Aim of the exercise
Find the lines in the records that carry the word "Forbes". Copy each one.

Collected data:
□ □ □ □
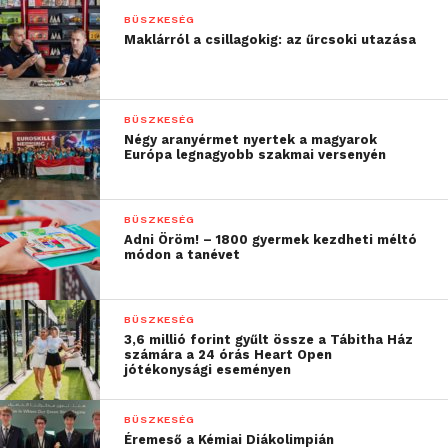
program, hiszen a
BÜSZKESÉG
Maklárról a csillagokig: az űrcsoki utazása
hallgatók valódi mérnöki
kihívást kell
teljesítsenek, és ez a
BÜSZKESÉG
Négy aranyérmet nyertek a magyarok
legjobb tanulási
Európa legnagyobb szakmai versenyén
módszer”
BÜSZKESÉG
Adni Öröm! – 1800 gyermek kezdheti méltó
– sorolta az elért mérföldköveket az igazgató.
módon a tanévet
A beszédeket követően Krecz Dávid csapatvezető
bemutatta, mi vár a csapatra az idei Shell-Eco
BÜSZKESÉG
3,6 millió forint gyűlt össze a Tábitha Ház
Marathon versenyen. Az európai futamot idén is a
számára a 24 órás Heart Open
franciaországi Nogaro pályáján tartják május végén,
jótékonysági eseményen
ott kerül sor az energiahatékonysági, és az önvezető
funkciókat tesztelő autonóm versenyszámra is. Az
BÜSZKESÉG
Éremeső a Kémiai Diákolimpián
előbbin két fő típust különböztetünk meg: a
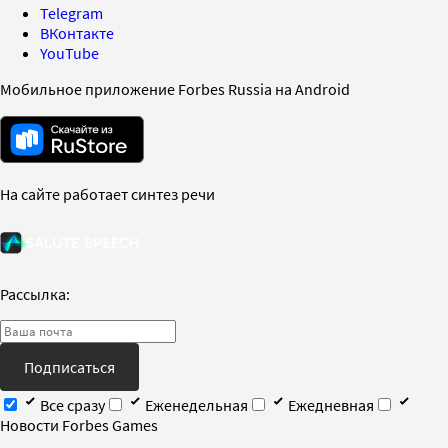
Telegram
ВКонтакте
YouTube
Мобильное приложение Forbes Russia на Android
На сайте работает синтез речи
Рассылка:
Подписаться
Все сразу
Еженедельная
Ежедневная
Новости Forbes Games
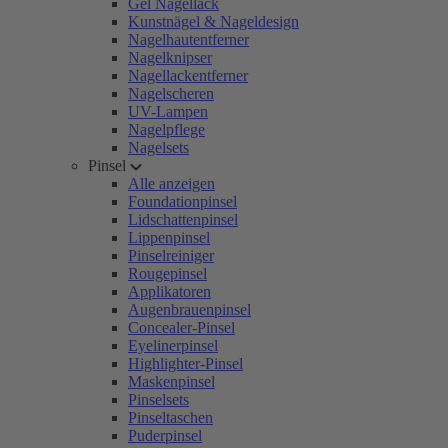
Gel Nagellack
Kunstnägel & Nageldesign
Nagelhautentferner
Nagelknipser
Nagellackentferner
Nagelscheren
UV-Lampen
Nagelpflege
Nagelsets
Pinsel
Alle anzeigen
Foundationpinsel
Lidschattenpinsel
Lippenpinsel
Pinselreiniger
Rougepinsel
Applikatoren
Augenbrauenpinsel
Concealer-Pinsel
Eyelinerpinsel
Highlighter-Pinsel
Maskenpinsel
Pinselsets
Pinseltaschen
Puderpinsel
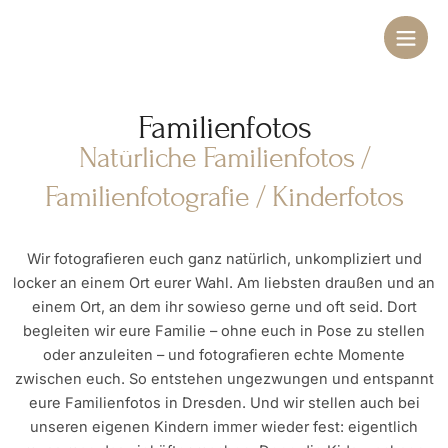
Zum
Main
Inhalt
Men
springen
Familienfotos
Natürliche Familienfotos /
Familienfotografie / Kinderfotos
Wir fotografieren euch ganz natürlich, unkompliziert und
locker an einem Ort eurer Wahl. Am liebsten draußen und an
einem Ort, an dem ihr sowieso gerne und oft seid. Dort
begleiten wir eure Familie – ohne euch in Pose zu stellen
oder anzuleiten – und fotografieren echte Momente
zwischen euch. So entstehen ungezwungen und entspannt
eure Familienfotos in Dresden. Und wir stellen auch bei
unseren eigenen Kindern immer wieder fest: eigentlich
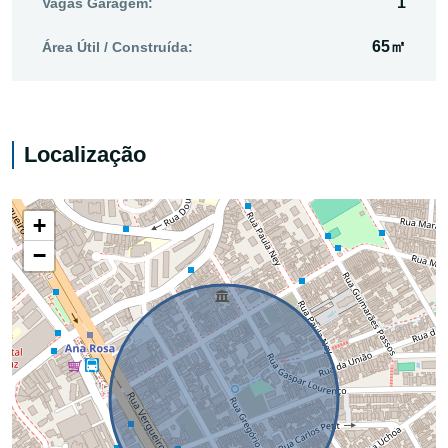
1
Vagas Garagem:
65㎡
Área Útil / Construída:
Localização
+
−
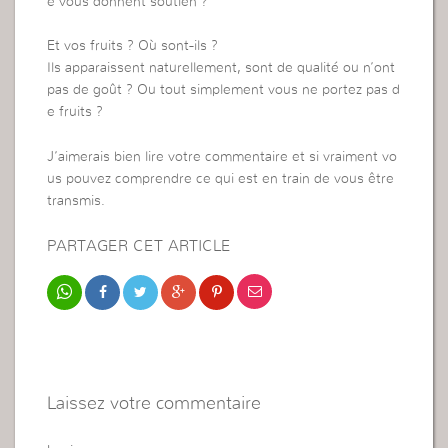
e vous donnent soutien ?
Et vos fruits ? Où sont-ils ?
Ils apparaissent naturellement, sont de qualité ou n’ont
pas de goût ? Ou tout simplement vous ne portez pas d
e fruits ?
J’aimerais bien lire votre commentaire et si vraiment vo
us pouvez comprendre ce qui est en train de vous être
transmis.
PARTAGER CET ARTICLE
Laissez votre commentaire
□ □ □ □
Completed exercise
Мобильное приложение Forbes Russia на Android
Новости Forbes Games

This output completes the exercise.